Dubai: The business of gold and glitter is going through a transition in the UAE. The bigger jewellery houses are gradually moving away from just selling imported gold jewellery to actually making them here.

Kalyan Jewellers, which entered this market over two years ago, confirmed that its second jewellery design and manufacturing unit in the UAE will be operational within weeks.

The facility, with a capacity of 200 kilograms a month, adds to an existing 250 kilogram-a-month production unit. Both are located in Sharjah.

“Between these two facilities, we will be in a position to meet the bulk of the inventory needs for our stores in the Gulf,” said Ramesh Kalyanaraman, executive director. “And they will come in particularly handy when we launch in Saudi Arabia. The Saudi launch is taking a bit more time than we anticipated, but when we do, the plan is to have 10-12 stores.”

A local production facility also removes the costs and customs duty involved in importing jewellery pieces. At a time when consumers are getting extra sensitive about volatile gold prices, anything that can reduce the showroom prices can come in handy for retailers.

Kalyan is still in the build up phase of its retail expansion in the Gulf. Last week it added three stores in the UAE, and the first one is due to open in Oman. That only leaves Saudi Arabia as the last major piece to fit in.

The brand currently operates 28 stores in the Gulf and about 90 in India.

“Our forecast is that gold prices will remain between $1,300-$1,400 [Dh4,774-Dh5,142] an ounce for now,” said Kalyanaraman. “At these levels, I believe the gold component could grow at between 4-5 per cent at the retail level in the next two years. But demand for studded jewellery could be in the range of 10-12 per cent during the same period.

“Consumers are cautious about what they want to spend on and the frequency, but gold is far from being in a state of decline.

“What’s happening more and more is that much of the buying is happening around the major events, such as festivals, the holidays or when gold prices suddenly see some heavy action. What’s not happening is the consistent month-on-month buying pattern. But the industry can adjust to that.”

It is this belief that has Kalyan looking at a potential entry into the US market. Other UAE-based jewellery retailers such as Joyalukkas are already in that space as they bid to open up more organic growth opportunities.

“Wherever there’s a large Indian resident base, it makes sense for an Indian jewellery retailer to be there,” said Kalyanaraman. “Apart from some of the US cities, Singapore and Malaysia are also in our plans.”

As for its India operations, the retailer believes that with the recent changes in the sales tax regime, organised jewellery operators are in with a definite advantage.

The Goods and Services Tax (GST) became effective on July 1, and on gold and jewellery transactions it is set at 3 per cent against the 2.25 per cent sales and excise tax earlier.

“Though marginally the tax component has gone up, it will bring see organised retailers gaining marketshare,” said Kalyanaraman. “Before GST, the unorganised sector was accounting for 80 per cent of gold purchases in India.
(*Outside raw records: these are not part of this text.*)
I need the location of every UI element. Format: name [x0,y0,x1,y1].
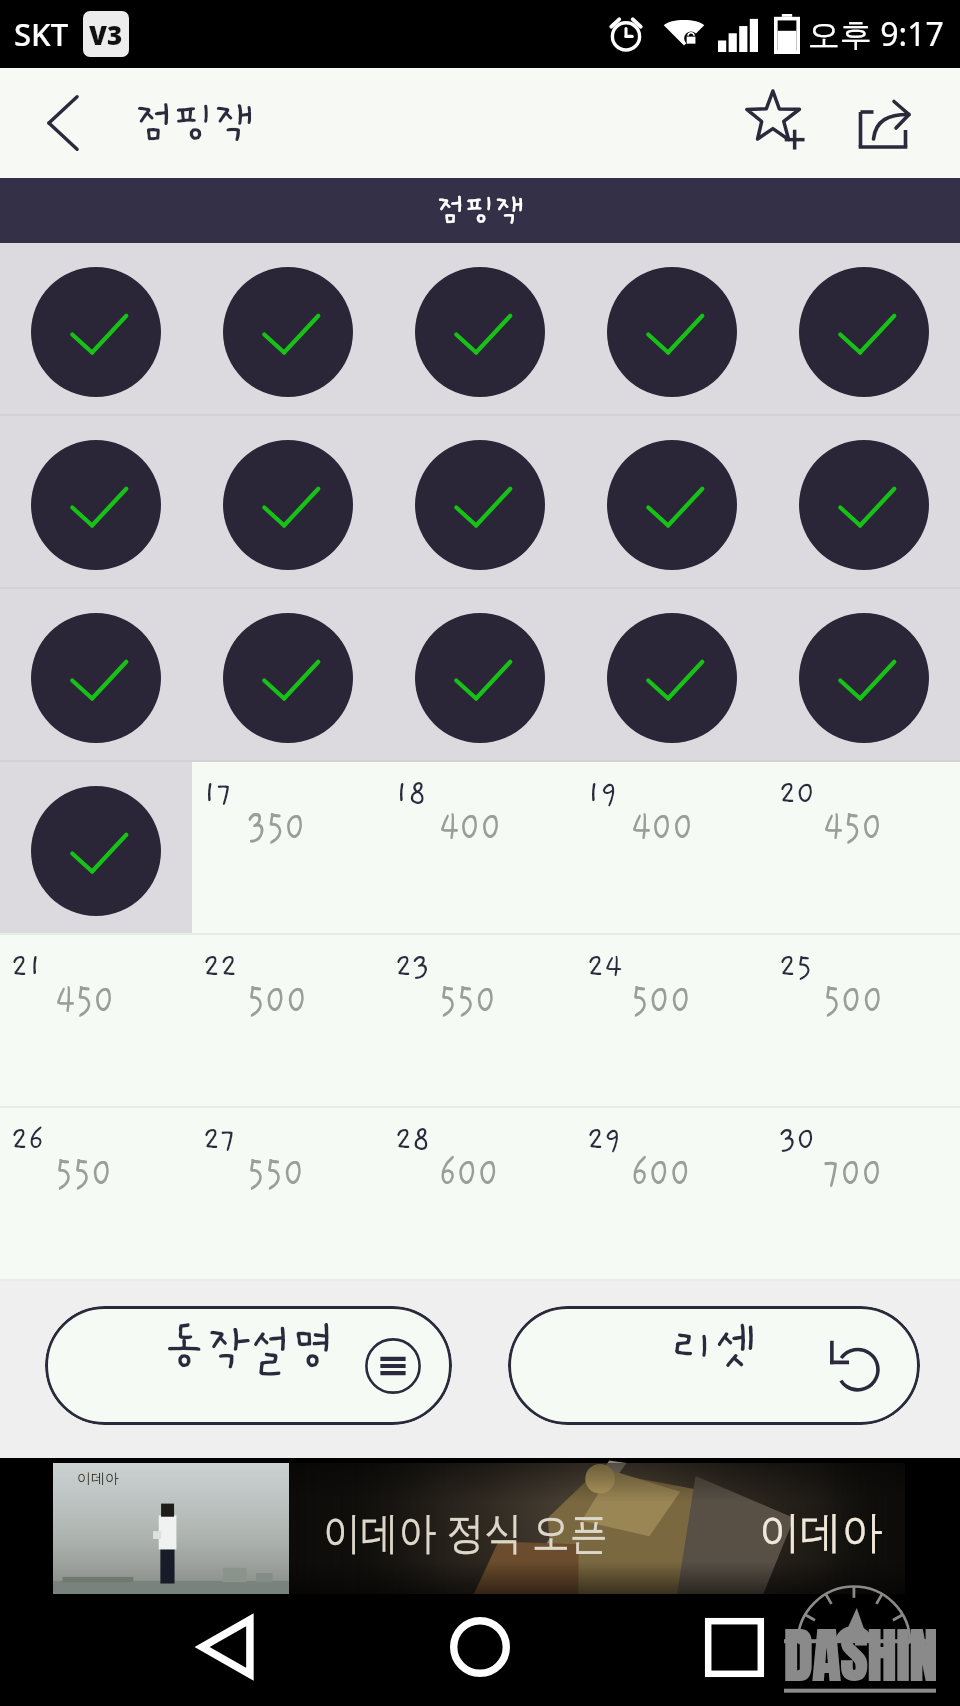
button[interactable] [0,589,192,762]
staticText: 600 [631,1150,691,1196]
button[interactable] [768,416,960,589]
staticText: 700 [823,1150,883,1196]
button[interactable]: Recent apps [690,1603,778,1691]
staticText: 23 [395,949,430,985]
button[interactable] [0,762,192,935]
button[interactable] [384,416,576,589]
staticText: 450 [55,977,115,1023]
button[interactable]: Back [182,1603,270,1691]
staticText: 400 [631,804,694,850]
staticText: 26 [11,1122,45,1158]
button[interactable] [0,416,192,589]
staticText: 350 [247,804,306,850]
staticText: 28 [395,1122,431,1158]
staticText: 리셋 [671,1322,758,1376]
staticText: 500 [631,977,692,1023]
button[interactable]: 21 [0,935,192,1108]
staticText: 22 [203,949,238,985]
button[interactable] [192,416,384,589]
button[interactable]: 이데아 [53,1463,905,1594]
button[interactable]: 30 [768,1108,960,1281]
button[interactable]: 28 [384,1108,576,1281]
staticText: 이데아 [77,1470,119,1488]
button[interactable] [576,589,768,762]
button[interactable]: 23 [384,935,576,1108]
button[interactable]: 리셋 [508,1306,920,1425]
button[interactable]: 동작설명 [45,1306,452,1425]
button[interactable]: Add to favorites [730,68,826,178]
button[interactable] [576,243,768,416]
staticText: 점핑잭 [134,99,255,148]
staticText: 18 [395,776,427,812]
staticText: 600 [439,1150,499,1196]
button[interactable] [576,416,768,589]
staticText: 550 [247,1150,305,1196]
button[interactable] [192,589,384,762]
button[interactable] [192,243,384,416]
staticText: 21 [11,949,42,985]
staticText: 550 [55,1150,113,1196]
button[interactable]: 27 [192,1108,384,1281]
staticText: 19 [587,776,618,812]
staticText: 점핑잭 [436,193,525,229]
button[interactable] [384,589,576,762]
staticText: 29 [587,1122,622,1158]
staticText: 이데아 [759,1505,883,1560]
button[interactable]: Home [436,1603,524,1691]
button[interactable]: Share [836,68,932,178]
staticText: 400 [439,804,502,850]
button[interactable]: Back [0,68,125,178]
staticText: 17 [203,776,232,812]
staticText: 25 [779,949,813,985]
staticText: 20 [779,776,816,812]
button[interactable] [768,589,960,762]
button[interactable]: 17 [192,762,384,935]
staticText: 500 [823,977,884,1023]
staticText: 550 [439,977,497,1023]
button[interactable] [768,243,960,416]
button[interactable]: 20 [768,762,960,935]
staticText: DASHIN [784,1612,936,1699]
button[interactable] [0,243,192,416]
staticText: SKT [14,13,69,55]
staticText: 450 [823,804,883,850]
staticText: V3 [89,17,123,52]
button[interactable]: 29 [576,1108,768,1281]
staticText: 30 [779,1122,816,1158]
staticText: 24 [587,949,623,985]
button[interactable]: 22 [192,935,384,1108]
staticText: 이데아 정식 오픈 [323,1501,608,1561]
staticText: 500 [247,977,308,1023]
button[interactable]: 19 [576,762,768,935]
button[interactable]: 25 [768,935,960,1108]
staticText: 동작설명 [163,1322,335,1376]
button[interactable]: 26 [0,1108,192,1281]
button[interactable] [384,243,576,416]
staticText: 27 [203,1122,236,1158]
button[interactable]: 18 [384,762,576,935]
staticText: 오후 9:17 [808,12,944,56]
button[interactable]: 24 [576,935,768,1108]
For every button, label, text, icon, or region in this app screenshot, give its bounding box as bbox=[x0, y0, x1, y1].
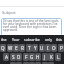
staticText: J bbox=[44, 54, 46, 60]
staticText: Your bbox=[12, 37, 20, 42]
staticText: Y bbox=[34, 45, 37, 51]
button[interactable]: T bbox=[26, 44, 32, 52]
staticText: R bbox=[21, 45, 24, 51]
staticText: W bbox=[8, 45, 13, 51]
staticText: G bbox=[30, 54, 34, 60]
button[interactable]: I bbox=[45, 44, 51, 52]
staticText: O bbox=[52, 45, 56, 51]
staticText: only bbox=[45, 37, 52, 42]
staticText: S bbox=[12, 54, 15, 60]
button[interactable]: P bbox=[58, 44, 64, 52]
button[interactable]: J bbox=[42, 53, 48, 61]
staticText: L bbox=[57, 54, 60, 60]
button[interactable]: Subject bbox=[0, 7, 64, 17]
button[interactable]: F bbox=[23, 53, 29, 61]
button[interactable]: X bbox=[16, 62, 22, 64]
staticText: D bbox=[17, 54, 21, 60]
button[interactable]: M bbox=[48, 62, 54, 64]
button[interactable]: E bbox=[13, 44, 19, 52]
staticText: P bbox=[60, 45, 63, 51]
staticText: the bbox=[1, 37, 7, 42]
staticText: E bbox=[15, 45, 18, 51]
button[interactable]: Z bbox=[10, 62, 16, 64]
staticText: F bbox=[25, 54, 28, 60]
button[interactable]: A bbox=[3, 53, 9, 61]
button[interactable]: R bbox=[19, 44, 25, 52]
button[interactable]: W bbox=[7, 44, 13, 52]
button[interactable]: U bbox=[39, 44, 45, 52]
button[interactable]: V bbox=[29, 62, 35, 64]
button[interactable]: G bbox=[29, 53, 35, 61]
staticText: I'd say that this is one of the best too… bbox=[3, 19, 61, 32]
staticText: T bbox=[28, 45, 31, 51]
button[interactable]: B bbox=[35, 62, 41, 64]
staticText: Subject bbox=[2, 10, 16, 15]
button[interactable]: D bbox=[16, 53, 22, 61]
button[interactable]: H bbox=[35, 53, 41, 61]
button[interactable]: Q bbox=[0, 44, 6, 52]
staticText: A bbox=[5, 54, 8, 60]
staticText: I bbox=[47, 45, 49, 51]
button[interactable]: C bbox=[23, 62, 29, 64]
button[interactable]: K bbox=[48, 53, 54, 61]
staticText: subscribe bbox=[24, 37, 40, 42]
staticText: Q bbox=[1, 45, 5, 51]
staticText: H bbox=[36, 54, 40, 60]
button[interactable]: S bbox=[10, 53, 16, 61]
staticText: K bbox=[50, 54, 53, 60]
staticText: this bbox=[56, 37, 63, 42]
button[interactable]: L bbox=[55, 53, 61, 61]
button[interactable]: N bbox=[42, 62, 48, 64]
button[interactable]: Y bbox=[32, 44, 38, 52]
staticText: U bbox=[40, 45, 44, 51]
button[interactable]: O bbox=[51, 44, 57, 52]
button[interactable]: I'd say that this is one of the best too… bbox=[1, 18, 62, 36]
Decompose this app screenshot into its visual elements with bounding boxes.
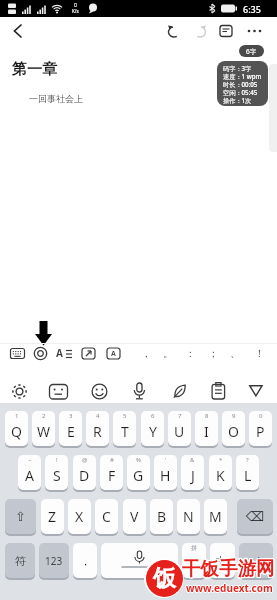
button[interactable]: M xyxy=(204,499,227,534)
staticText: ~ xyxy=(28,456,32,464)
staticText: ' xyxy=(165,456,167,464)
staticText: 干饭手游网 xyxy=(183,556,276,579)
button[interactable]: 6 xyxy=(141,411,164,446)
button[interactable]: 7 xyxy=(168,411,191,446)
button[interactable]: 符 xyxy=(5,543,35,578)
button[interactable]: 2 xyxy=(32,411,55,446)
button[interactable] xyxy=(248,384,264,399)
button[interactable]: ！ xyxy=(250,344,268,362)
staticText: ， xyxy=(80,554,91,568)
button[interactable]: 0 xyxy=(249,411,272,446)
button[interactable] xyxy=(11,383,28,400)
staticText: 6字 xyxy=(246,47,257,56)
button[interactable]: A xyxy=(106,346,121,361)
button[interactable]: A xyxy=(56,346,74,361)
button[interactable]: * xyxy=(209,455,232,490)
staticText: 干饭手游网 xyxy=(181,557,274,580)
staticText: 。 xyxy=(163,347,174,360)
staticText: 8 xyxy=(205,412,209,420)
button[interactable]: ↵ xyxy=(239,543,273,578)
staticText: A xyxy=(25,466,34,485)
staticText: X xyxy=(75,507,84,526)
button[interactable]: 1 xyxy=(5,411,28,446)
button[interactable]: X xyxy=(68,499,91,534)
staticText: 干饭手游网 xyxy=(183,557,276,580)
staticText: 干饭手游网 xyxy=(181,556,274,579)
button[interactable] xyxy=(10,22,26,40)
button[interactable]: 5 xyxy=(113,411,136,446)
button[interactable]: # xyxy=(100,455,123,490)
button[interactable] xyxy=(218,23,234,39)
button[interactable]: ： xyxy=(181,344,199,362)
staticText: ！ xyxy=(254,347,265,360)
button[interactable] xyxy=(10,347,25,360)
staticText: 3 xyxy=(69,412,73,420)
button[interactable]: ， xyxy=(137,344,155,362)
staticText: 0 xyxy=(259,412,263,420)
staticText: www.eduext.com xyxy=(186,581,273,595)
staticText: 、 xyxy=(230,347,241,360)
staticText: 9 xyxy=(232,412,236,420)
staticText: Y xyxy=(149,422,157,441)
staticText: 空闲：05:45 xyxy=(223,88,258,96)
button[interactable]: ' xyxy=(154,455,177,490)
button[interactable]: ? xyxy=(236,455,259,490)
button[interactable]: 4 xyxy=(86,411,109,446)
button[interactable]: 。 xyxy=(159,344,177,362)
button[interactable]: ~ xyxy=(18,455,41,490)
button[interactable]: ； xyxy=(204,344,222,362)
button[interactable]: ⌫ xyxy=(237,499,273,534)
button[interactable]: C xyxy=(95,499,118,534)
button[interactable]: & xyxy=(181,455,204,490)
staticText: 第一章 xyxy=(12,60,57,79)
staticText: 干饭手游网 xyxy=(182,557,275,580)
staticText: 操作：1次 xyxy=(223,96,252,104)
staticText: P xyxy=(256,422,265,441)
button[interactable]: 中 xyxy=(210,543,235,578)
button[interactable]: 拼 xyxy=(182,543,206,578)
button[interactable] xyxy=(246,23,264,39)
button[interactable]: Z xyxy=(41,499,64,534)
staticText: ⌫ xyxy=(246,509,265,524)
button[interactable] xyxy=(81,346,96,361)
button[interactable] xyxy=(132,382,147,401)
button[interactable]: 8 xyxy=(195,411,218,446)
staticText: # xyxy=(110,456,114,464)
button[interactable]: ! xyxy=(45,455,68,490)
button[interactable]: 9 xyxy=(222,411,245,446)
staticText: 6:35 xyxy=(243,3,261,15)
staticText: 干饭手游网 xyxy=(182,558,275,581)
button[interactable]: @ xyxy=(73,455,96,490)
button[interactable]: 6字 xyxy=(239,45,264,57)
button[interactable]: ， xyxy=(73,543,97,578)
staticText: G xyxy=(133,466,144,485)
staticText: www.eduext.com xyxy=(186,582,273,596)
button[interactable] xyxy=(101,543,178,578)
staticText: 0 xyxy=(74,2,77,9)
button[interactable] xyxy=(166,24,182,38)
button[interactable]: V xyxy=(123,499,146,534)
staticText: 4 xyxy=(96,412,100,420)
button[interactable]: % xyxy=(127,455,150,490)
staticText: www.eduext.com xyxy=(187,581,274,595)
staticText: ? xyxy=(246,456,249,464)
button[interactable]: 、 xyxy=(226,344,244,362)
button[interactable]: 123 xyxy=(39,543,69,578)
button[interactable]: ⇧ xyxy=(5,499,36,534)
staticText: 时长：00:05 xyxy=(223,80,258,88)
staticText: ， xyxy=(141,347,152,360)
button[interactable] xyxy=(33,346,48,361)
staticText: 拼 xyxy=(191,544,197,552)
button[interactable]: B xyxy=(150,499,173,534)
button[interactable]: 3 xyxy=(59,411,82,446)
button[interactable] xyxy=(171,383,188,400)
button[interactable] xyxy=(91,383,108,400)
staticText: ： xyxy=(185,347,196,360)
staticText: 符 xyxy=(15,554,26,568)
staticText: 饭 xyxy=(153,564,176,593)
button[interactable] xyxy=(49,384,68,400)
button[interactable]: N xyxy=(177,499,200,534)
staticText: 干饭手游网 xyxy=(182,556,275,579)
button[interactable] xyxy=(192,24,208,38)
button[interactable] xyxy=(211,382,226,400)
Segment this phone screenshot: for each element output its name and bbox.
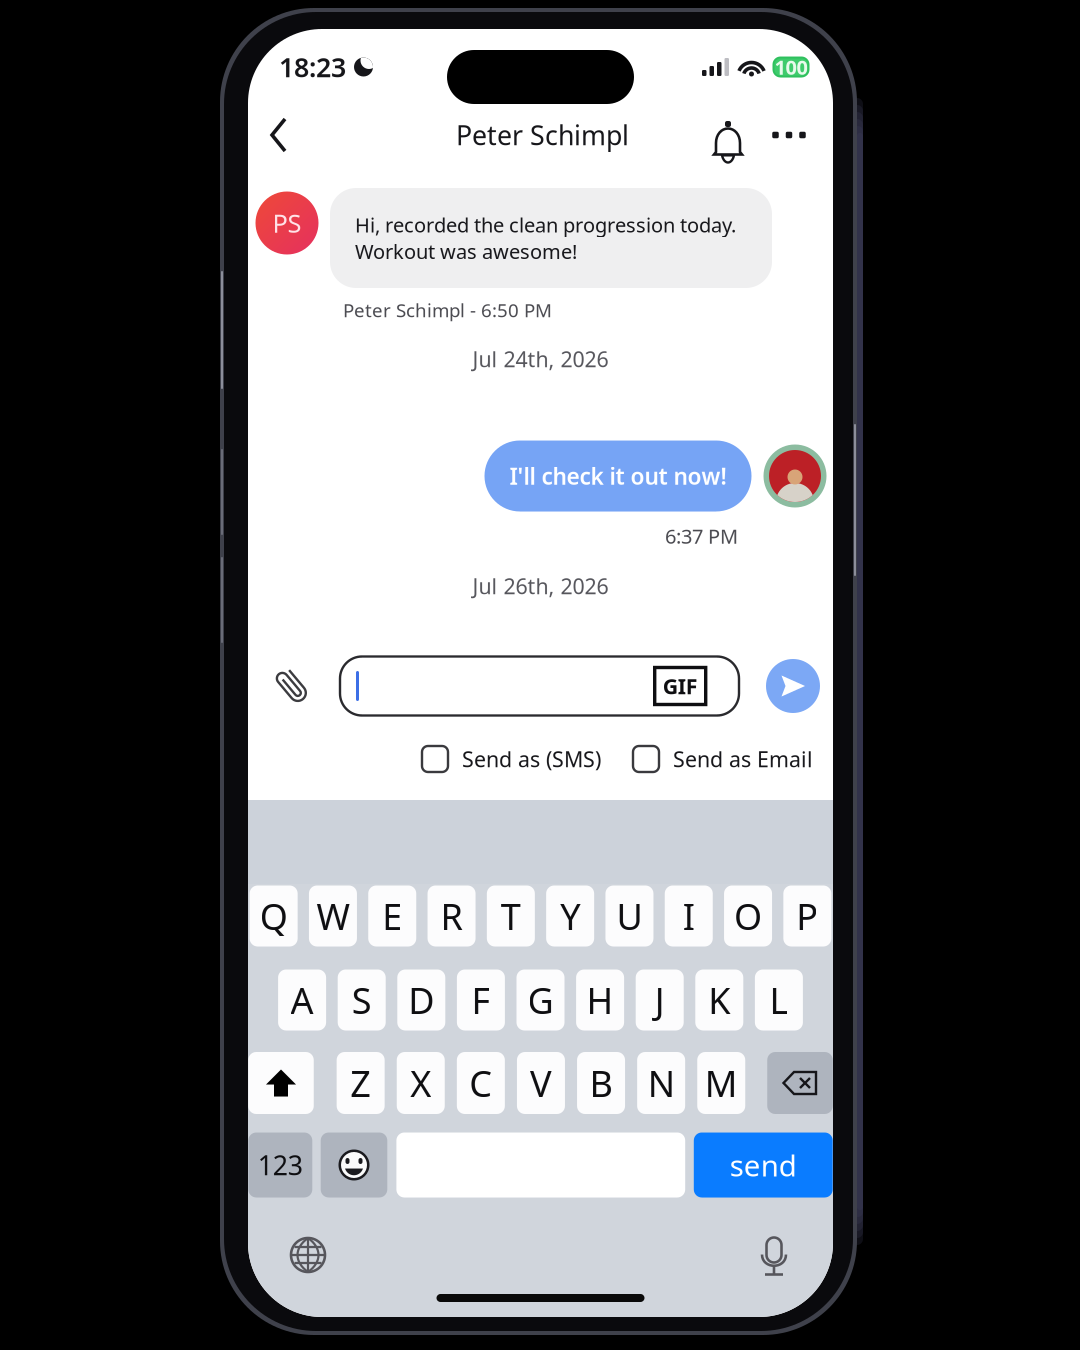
- button[interactable]: E: [368, 886, 416, 946]
- staticText: S: [352, 976, 372, 1024]
- staticText: PS: [272, 206, 302, 240]
- staticText: 100: [774, 54, 808, 80]
- button[interactable]: U: [606, 886, 654, 946]
- button[interactable]: T: [487, 886, 535, 946]
- button[interactable]: Space: [396, 1132, 685, 1198]
- button[interactable]: D: [397, 970, 445, 1030]
- staticText: send: [730, 1146, 797, 1184]
- staticText: G: [528, 976, 554, 1024]
- button[interactable]: G: [516, 970, 564, 1030]
- staticText: L: [769, 976, 788, 1024]
- button[interactable]: Send as Email: [633, 745, 813, 773]
- staticText: F: [471, 976, 490, 1024]
- button[interactable]: R: [428, 886, 476, 946]
- button[interactable]: N: [637, 1052, 685, 1114]
- button[interactable]: Notifications: [705, 113, 751, 161]
- staticText: Z: [350, 1059, 371, 1107]
- button[interactable]: send: [694, 1132, 833, 1198]
- button[interactable]: A: [278, 970, 326, 1030]
- button[interactable]: O: [724, 886, 772, 946]
- staticText: Y: [560, 892, 580, 940]
- button[interactable]: Switch keyboard: [290, 1237, 326, 1273]
- staticText: V: [530, 1059, 552, 1107]
- staticText: 123: [258, 1147, 303, 1183]
- staticText: H: [587, 976, 614, 1024]
- button[interactable]: Q: [250, 886, 298, 946]
- staticText: Jul 26th, 2026: [472, 572, 608, 600]
- button[interactable]: 123: [248, 1132, 312, 1198]
- button[interactable]: Attach file: [270, 661, 314, 711]
- button[interactable]: P: [783, 886, 831, 946]
- button[interactable]: Send as (SMS): [422, 745, 612, 773]
- button[interactable]: J: [636, 970, 684, 1030]
- staticText: R: [440, 892, 462, 940]
- staticText: P: [796, 892, 818, 940]
- staticText: N: [648, 1059, 675, 1107]
- button[interactable]: More options: [766, 112, 812, 158]
- staticText: Jul 24th, 2026: [472, 345, 608, 373]
- staticText: U: [616, 892, 642, 940]
- staticText: GIF: [663, 672, 698, 700]
- button[interactable]: F: [457, 970, 505, 1030]
- staticText: T: [501, 892, 521, 940]
- button[interactable]: X: [397, 1052, 445, 1114]
- button[interactable]: L: [755, 970, 803, 1030]
- staticText: A: [291, 976, 314, 1024]
- staticText: Peter Schimpl - 6:50 PM: [343, 298, 552, 322]
- staticText: E: [382, 892, 402, 940]
- button[interactable]: H: [576, 970, 624, 1030]
- staticText: Peter Schimpl: [456, 117, 629, 153]
- button[interactable]: S: [338, 970, 386, 1030]
- staticText: K: [708, 976, 730, 1024]
- button[interactable]: Dictate: [759, 1235, 789, 1275]
- staticText: Hi, recorded the clean progression today…: [355, 211, 736, 264]
- button[interactable]: I: [665, 886, 713, 946]
- staticText: W: [316, 892, 349, 940]
- button[interactable]: Delete: [767, 1052, 833, 1114]
- button[interactable]: C: [457, 1052, 505, 1114]
- button[interactable]: M: [697, 1052, 745, 1114]
- button[interactable]: Send: [766, 659, 820, 713]
- staticText: C: [469, 1059, 492, 1107]
- staticText: I'll check it out now!: [510, 461, 726, 491]
- staticText: I: [683, 892, 695, 940]
- staticText: Send as (SMS): [462, 745, 601, 773]
- button[interactable]: K: [695, 970, 743, 1030]
- staticText: M: [705, 1059, 738, 1107]
- staticText: O: [734, 892, 762, 940]
- button[interactable]: Emoji: [321, 1132, 387, 1198]
- button[interactable]: B: [577, 1052, 625, 1114]
- staticText: B: [590, 1059, 612, 1107]
- staticText: D: [408, 976, 434, 1024]
- staticText: Send as Email: [673, 745, 813, 773]
- button[interactable]: Shift: [248, 1052, 314, 1114]
- staticText: X: [410, 1059, 431, 1107]
- staticText: 18:23: [279, 49, 346, 85]
- button[interactable]: Back: [255, 111, 303, 159]
- staticText: 6:37 PM: [665, 523, 738, 549]
- staticText: Q: [260, 892, 288, 940]
- staticText: J: [655, 976, 665, 1024]
- button[interactable]: V: [517, 1052, 565, 1114]
- button[interactable]: W: [309, 886, 357, 946]
- button[interactable]: Z: [337, 1052, 385, 1114]
- button[interactable]: Y: [546, 886, 594, 946]
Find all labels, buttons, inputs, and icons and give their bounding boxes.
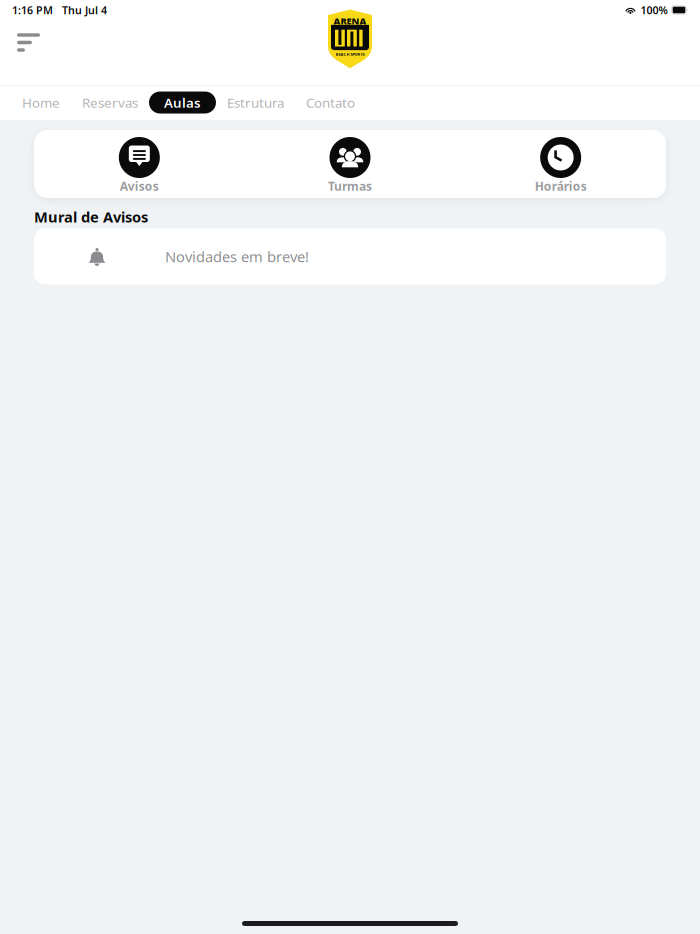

By this year-end itself, I think that will drop to 70 per cent because shoppers will want to be sure about their paperwork for the tax authorities. No longer will we see cases of under-invoicing and the like, which is where the unorganised players used to have an advantage.

“India is a market where consumer tastes can change every 40km or so. But some things are unlikely to change — gold is not going to turn into a fashion accessory for a good majority of Indian shoppers. It’s something deeper as part of their culture... and will remain so.”